Wong expressed concern that any such changes could be abused by lawmakers.
His comments came after Legco president Tsang Yok-sing put the brakes on the filibuster of a contentious by-election bill on Thursday.
The delaying tactic by pan-democrats prompted pro-establishment lawmakers to call for a mechanism to stop filibusters at the committee stage, when legislators examine and vote on each amendment to a bill.
'It would be very dangerous to amend the rules of procedure,' said Wong, the last president of the legislature during British rule. 'The fear is that the majority at any one time might abuse it ... they can move the motion [to stop a debate] presumably sooner than [appropriate].'
Speaking after RTHK's City Forum, he said if such a rule were to be introduced, it should be done 'very carefully', so that the president or the chairman at the committee stage would be responsible to ensure the minority's rights were protected.

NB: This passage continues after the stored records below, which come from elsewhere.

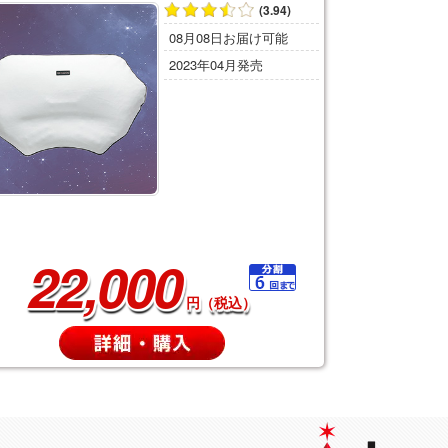
(3.94)
08月08日お届け可能
2023年04月発売
22,000
円（税込）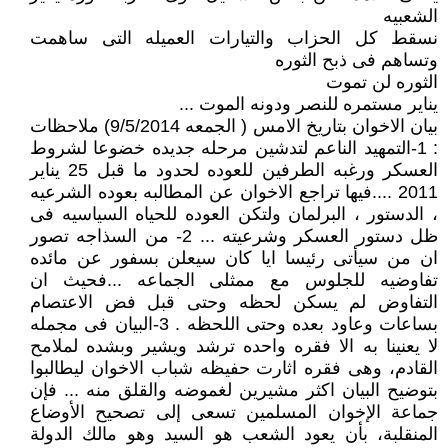
الشعبيه
نسقط كل الحزاب والتيارات العميله التى ساهمت
وتساهم فى ذبح الثوره
الثوره لن تموت
يناير مستمره للنصر ودونه الموت ...
بيان الاخوان بتاريخ الامس ( الجمعه 9/5/2014) ملاحظات
: 1-التمهيد الناعم لتدشين مرحله جديده خضوعا لشروط
العسكر ورغبه الطرفين للعوده لحدود ما قبل 25 يناير
2011 ....فيها تراجع الاخوان عن المطالبه بعوده الشرعيه
، الدستور ، البرلمان ولتكن العوده للحياه السياسيه فى
ظل دستور العسكر وشرعيته ... 2- من السذاجه تصور
ان من سيأتى رئيسا ايا كان سيعلن بسفور عن مائده
تفاوضيه للجلوس مع ممثلى الجماعه ...فحيث ان
التفاوض لم يسكن لحظه وحتى قبل فض الاعتصام
بساعات وعاود بعده وحتى اللحظه . 3-البيان فى مجمله
لا يعنينا به الا فقره واحده ترشد ويشير وبشده لملامح
القادم، وهى فقره اثارت حفيظه شباب الاخوان ليطالبوا
بتوضيح البيان اكثر مشيرين لغموضه والقلق منه ... فإن
جماعة الإخوان المسلمين تسعى إلى تصحيح الأوضاع
المنقلبة، بأن يعود الشعب هو السيد وهو مالك الدولة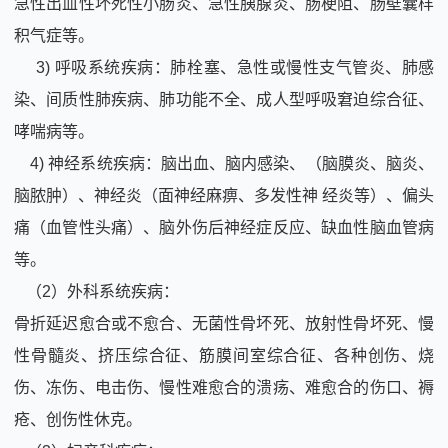
急性出血性坏死性小肠炎、急性胰腺炎、肠梗阻、肠壁囊样
积气症等。
3) 呼吸系统疾病：肺栓塞、急性或慢性支气管炎、肺感
染、间质性肺疾病、肺功能不全、成人型呼吸窘迫综合征、
哮喘病等。
4) 神经系统疾病：脑出血、脑内感染、（脑膜炎、脑炎、
脑脓肿）、神经炎（面神经麻痹、多发性神 经炎等）、偏头
痛（血管性头痛）、脑外伤后神经症反应、缺血性脑血管病
等。
（2）外科系统疾病：
骨折延迟愈合或不愈合、无菌性骨坏死、放射性骨坏死、慢
性骨髓炎、挤压综合征、筋膜间室综合征、各种创伤、烧
伤、冻伤、电击伤、慢性难愈合的溃疡、难愈合的伤口、褥
疮、创伤性休克。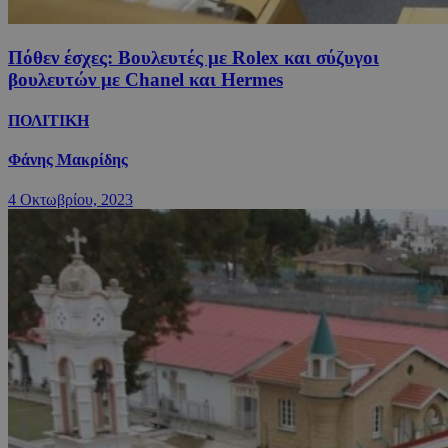
Πόθεν έσχες: Βουλευτές με Rolex και σύζυγοι
βουλευτών με Chanel και Hermes
ΠΟΛΙΤΙΚΗ
Φάνης Μακρίδης
4 Οκτωβρίου, 2023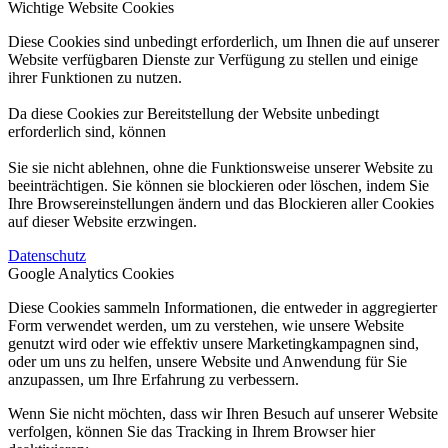
Wichtige Website Cookies
Diese Cookies sind unbedingt erforderlich, um Ihnen die auf unserer
Website verfügbaren Dienste zur Verfügung zu stellen und einige
ihrer Funktionen zu nutzen.
Da diese Cookies zur Bereitstellung der Website unbedingt
erforderlich sind, können
Sie sie nicht ablehnen, ohne die Funktionsweise unserer Website zu
beeinträchtigen. Sie können sie blockieren oder löschen, indem Sie
Ihre Browsereinstellungen ändern und das Blockieren aller Cookies
auf dieser Website erzwingen.
Datenschutz
Google Analytics Cookies
Diese Cookies sammeln Informationen, die entweder in aggregierter
Form verwendet werden, um zu verstehen, wie unsere Website
genutzt wird oder wie effektiv unsere Marketingkampagnen sind,
oder um uns zu helfen, unsere Website und Anwendung für Sie
anzupassen, um Ihre Erfahrung zu verbessern.
Wenn Sie nicht möchten, dass wir Ihren Besuch auf unserer Website
verfolgen, können Sie das Tracking in Ihrem Browser hier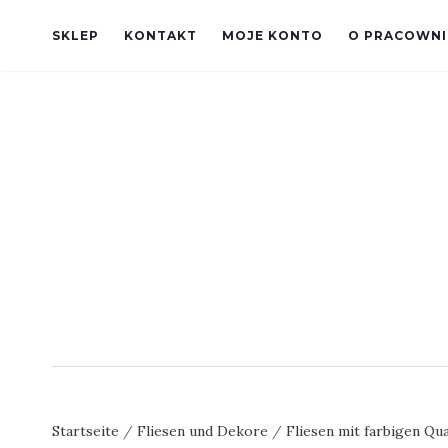
SKLEP
KONTAKT
MOJE KONTO
O PRACOWNI
Startseite
/
Fliesen und Dekore
/
Fliesen mit farbigen Qu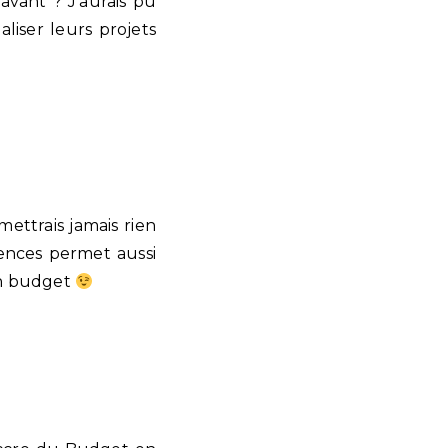
avant ? J’aurais pu
liser leurs projets
mettrais jamais rien
ences permet aussi
un budget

Wong said Tsang should not have stopped the marathon session 'merely based on his own judgment' but should have let the full council decide whether to stop the debate.
The session was to scrutinise People Power's 1,306 amendments and a government amendment to the Legislative Council (Amendment) Bill 2012, which bars lawmakers who resign from contesting by-elections in the same term for six months.
Tsang said earlier he did not think a closed-door meeting with lawmakers in the early hours of Thursday to discuss whether to halt the filibuster had ended on a sour note. He said a pan-democratic lawmaker had even initiated a handshake with him.
Democratic Party chairman Albert Ho Chun-yan said last night Tsang's assertion that pan-democrats did not strongly oppose the halt at the meeting was 'misleading'.
Democratic Party lawmaker Cheung Man-kwong admitted having shaken hands with Tsang but stressed that it was out of courtesy.
Meanwhile, Secretary for Security Ambrose Lee Siu-kwong, 63, declined to comment yesterday when asked if he would become the deputy chief secretary as rumoured.
But he said, considering his age and the fact he had already served the government for 38 years, it would be time for him to take a rest.
Two weeks ago, Secretary for Transport and Housing Eva Cheng hinted that she might quit after June 30 to make family a priority.